What lines of the data below hold "Nachbarschaftsflohmarkt"? Show them.

↓

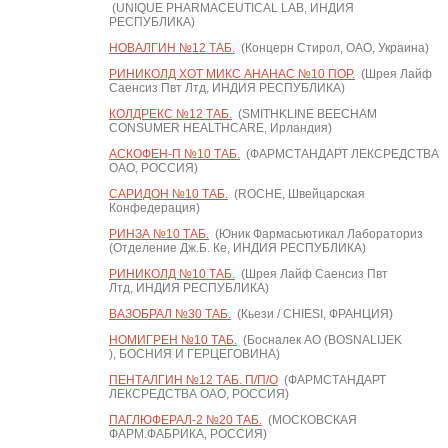
(UNIQUE PHARMACEUTICAL LAB, ИНДИЯ
РЕСПУБЛИКА)
НОВАЛГИН №12 ТАБ.
(Концерн Стирол, ОАО, Украина)
РИНИКОЛД ХОТ МИКС АНАНАС №10 ПОР.
(Шрея Лайф
Саенсиз Пвт Лтд, ИНДИЯ РЕСПУБЛИКА)
КОЛДРЕКС №12 ТАБ.
(SMITHKLINE BEECHAM
CONSUMER HEALTHCARE, Ирландия)
АСКОФЕН-П №10 ТАБ.
(ФАРМСТАНДАРТ ЛЕКСРЕДСТВА
ОАО, РОССИЯ)
САРИДОН №10 ТАБ.
(ROCHE, Швейцарская
Конфедерация)
РИНЗА №10 ТАБ.
(Юник Фармасьютикал Лабораториз
(Отделение Дж.Б. Ке, ИНДИЯ РЕСПУБЛИКА)
РИНИКОЛД №10 ТАБ.
(Шрея Лайф Саенсиз Пвт
Лтд, ИНДИЯ РЕСПУБЛИКА)
ВАЗОБРАЛ №30 ТАБ.
(Кьези / CHIESI, ФРАНЦИЯ)
НОМИГРЕН №10 ТАБ.
(Босналек АО (BOSNALIJEK
), БОСНИЯ И ГЕРЦЕГОВИНА)
ПЕНТАЛГИН №12 ТАБ. П/П/О
(ФАРМСТАНДАРТ
ЛЕКСРЕДСТВА ОАО, РОССИЯ)
ПАГЛЮФЕРАЛ-2 №20 ТАБ.
(МОСКОВСКАЯ
ФАРМ.ФАБРИКА, РОССИЯ)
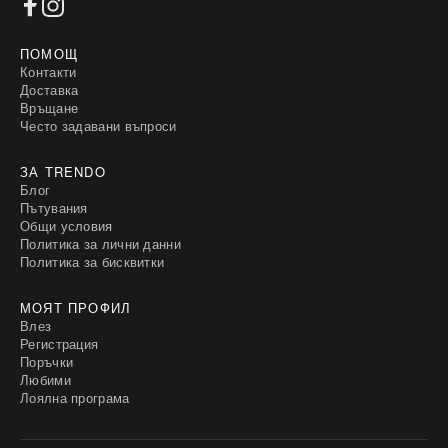
ПОМОЩ
Контакти
Доставка
Връщане
Често задавани въпроси
ЗА TRENDO
Блог
Пътувания
Общи условия
Политика за лични данни
Политика за бисквитки
МОЯТ ПРОФИЛ
Влез
Регистрация
Поръчки
Любими
Лоялна програма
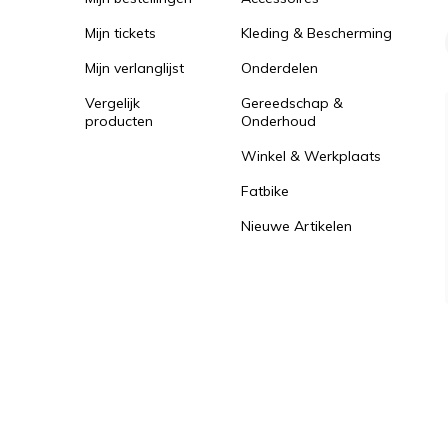
Mijn tickets
Kleding & Bescherming
Mijn verlanglijst
Onderdelen
Vergelijk
Gereedschap &
producten
Onderhoud
Winkel & Werkplaats
Fatbike
Nieuwe Artikelen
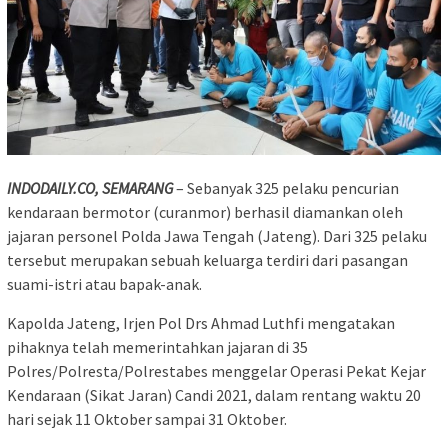
INDODAILY.CO, SEMARANG
– Sebanyak 325 pelaku pencurian
kendaraan bermotor (curanmor) berhasil diamankan oleh
jajaran personel Polda Jawa Tengah (Jateng). Dari 325 pelaku
tersebut merupakan sebuah keluarga terdiri dari pasangan
suami-istri atau bapak-anak.
Kapolda Jateng, Irjen Pol Drs Ahmad Luthfi mengatakan
pihaknya telah memerintahkan jajaran di 35
Polres/Polresta/Polrestabes menggelar Operasi Pekat Kejar
Kendaraan (Sikat Jaran) Candi 2021, dalam rentang waktu 20
hari sejak 11 Oktober sampai 31 Oktober.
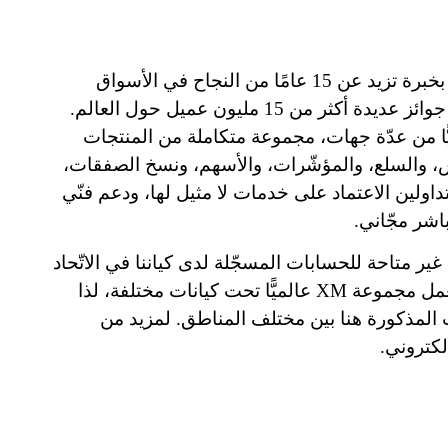
 بخبرة تزيد عن
15
عامًا من النجاح في الأسواق
 جوائز عديدة أكثر من
15
مليون عميل حول العالم.
ًّا من عدّة جهات، مجموعة متكاملة من المنتجات
س، والسلع، والمؤشّرات، والأسهم، ونسخ الصفقات،
داولين الاعتماد على خدمات لا مثيل لها، ودعم فنّي
باشر مجّاني.
ر متاحة للحسابات المسجّلة لدى كياننا في الاتّحاد
 تعمل مجموعة
XM
عالميًّا تحت كيانات مختلفة، لذا
 المذكورة هنا بين مختلف المناطق. لمزيد من
لكتروني.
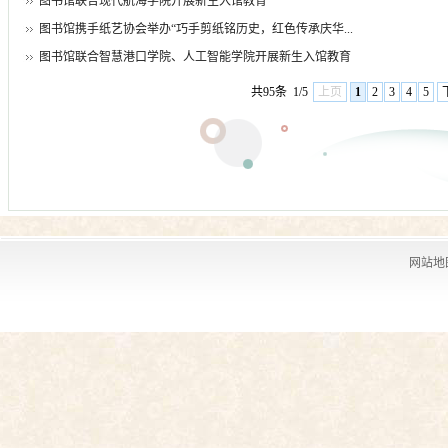
图书馆联合现代航海学院开展新生入馆教育
图书馆携手纸艺协会举办“巧手剪纸铭历史，红色传承庆华...
图书馆联合智慧港口学院、人工智能学院开展新生入馆教育
共95条
1/5
上页
1
2
3
4
5
网站地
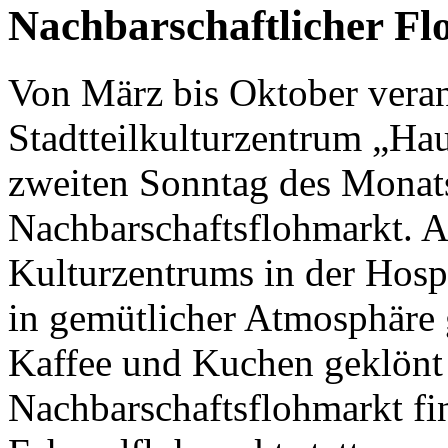
Nachbarschaftlicher Fl
Von März bis Oktober veran
Stadtteilkulturzentrum „Ha
zweiten Sonntag des Monats
Nachbarschaftsflohmarkt. 
Kulturzentrums in der Hosp
in gemütlicher Atmosphäre g
Kaffee und Kuchen geklön
Nachbarschaftsflohmarkt fi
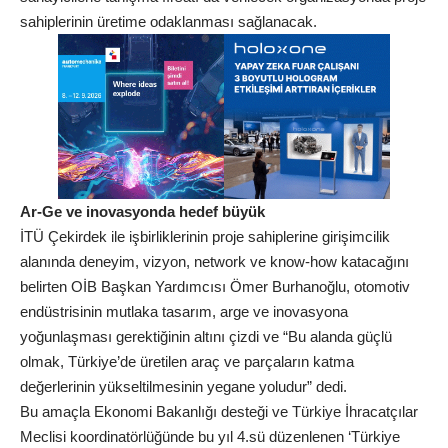
sahiplerinin üretime odaklanması sağlanacak.
Ar-Ge ve inovasyonda hedef büyük
İTÜ Çekirdek ile işbirliklerinin proje sahiplerine girişimcilik
alanında deneyim, vizyon, network ve know-how katacağını
belirten OİB Başkan Yardımcısı Ömer Burhanoğlu, otomotiv
endüstrisinin mutlaka tasarım, arge ve inovasyona
yoğunlaşması gerektiğinin altını çizdi ve “Bu alanda güçlü
olmak, Türkiye’de üretilen araç ve parçaların katma
değerlerinin yükseltilmesinin yegane yoludur” dedi.
Bu amaçla Ekonomi Bakanlığı desteği ve Türkiye İhracatçılar
Meclisi koordinatörlüğünde bu yıl 4.sü düzenlenen ‘Türkiye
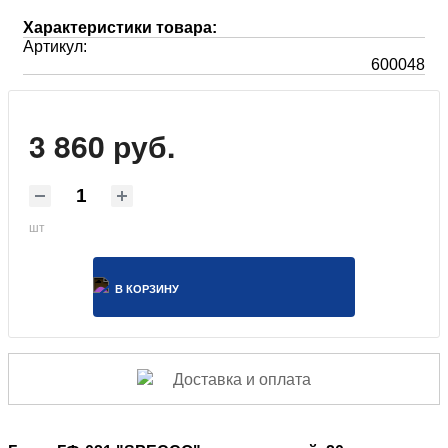
Характеристики товара:
Артикул:
600048
3 860 руб.
шт
В КОРЗИНУ
Доставка и оплата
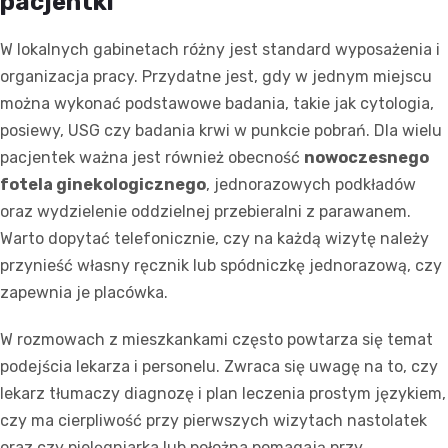
pacjentki
W lokalnych gabinetach różny jest standard wyposażenia i
organizacja pracy. Przydatne jest, gdy w jednym miejscu
można wykonać podstawowe badania, takie jak cytologia,
posiewy, USG czy badania krwi w punkcie pobrań. Dla wielu
pacjentek ważna jest również obecność
nowoczesnego
fotela ginekologicznego
, jednorazowych podkładów
oraz wydzielenie oddzielnej przebieralni z parawanem.
Warto dopytać telefonicznie, czy na każdą wizytę należy
przynieść własny ręcznik lub spódniczkę jednorazową, czy
zapewnia je placówka.
W rozmowach z mieszkankami często powtarza się temat
podejścia lekarza i personelu. Zwraca się uwagę na to, czy
lekarz tłumaczy diagnozę i plan leczenia prostym językiem,
czy ma cierpliwość przy pierwszych wizytach nastolatek
oraz czy pielęgniarka lub położna pomagają przy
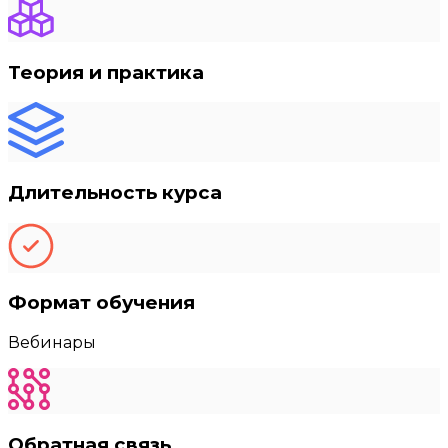
Теория и практика
Длительность курса
Формат обучения
Вебинары
Обратная связь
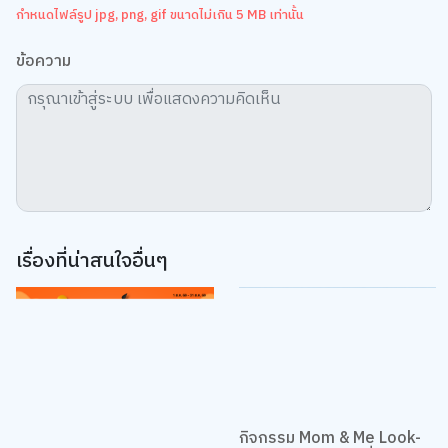
ข้อความ
เรื่องที่น่าสนใจอื่นๆ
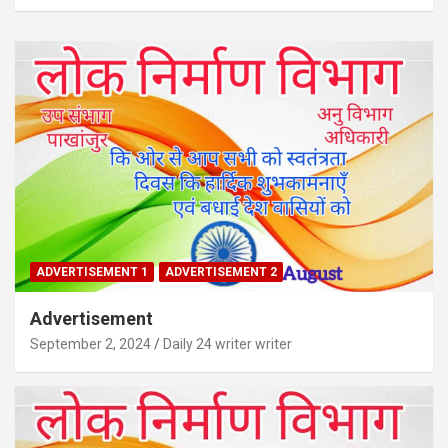
a
r
c
h
ADVERTISEMENT 1
ADVERTISEMENT 2
Advertisement
September 2, 2024
Daily 24 writer writer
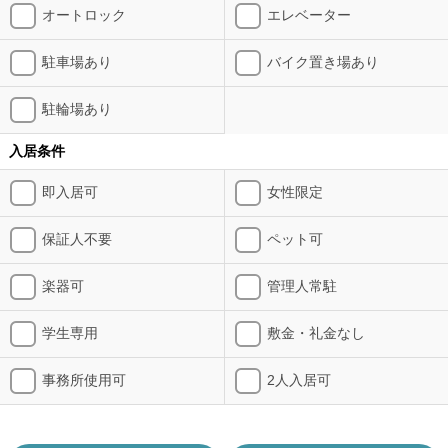
オートロック
エレベーター
駐車場あり
バイク置き場あり
駐輪場あり
入居条件
即入居可
女性限定
保証人不要
ペット可
楽器可
管理人常駐
学生専用
敷金・礼金なし
事務所使用可
2人入居可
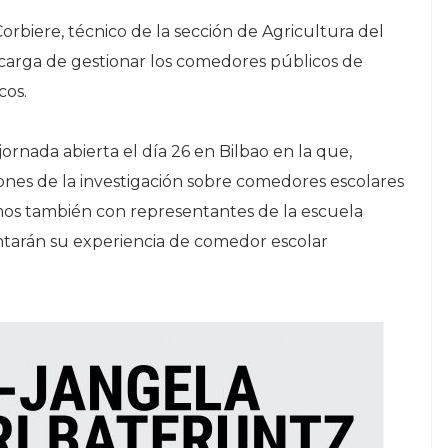
orbiere, técnico de la sección de Agricultura del
carga de gestionar los comedores públicos de
cos.
ornada abierta el día 26 en Bilbao en la que,
ones de la investigación sobre comedores escolares
emos también con representantes de la escuela
ntarán su experiencia de comedor escolar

↑

YOUR SOLUTION>
Nachbarschaftsflohmarkt. 
Nachbarschaftsflohmarkt fi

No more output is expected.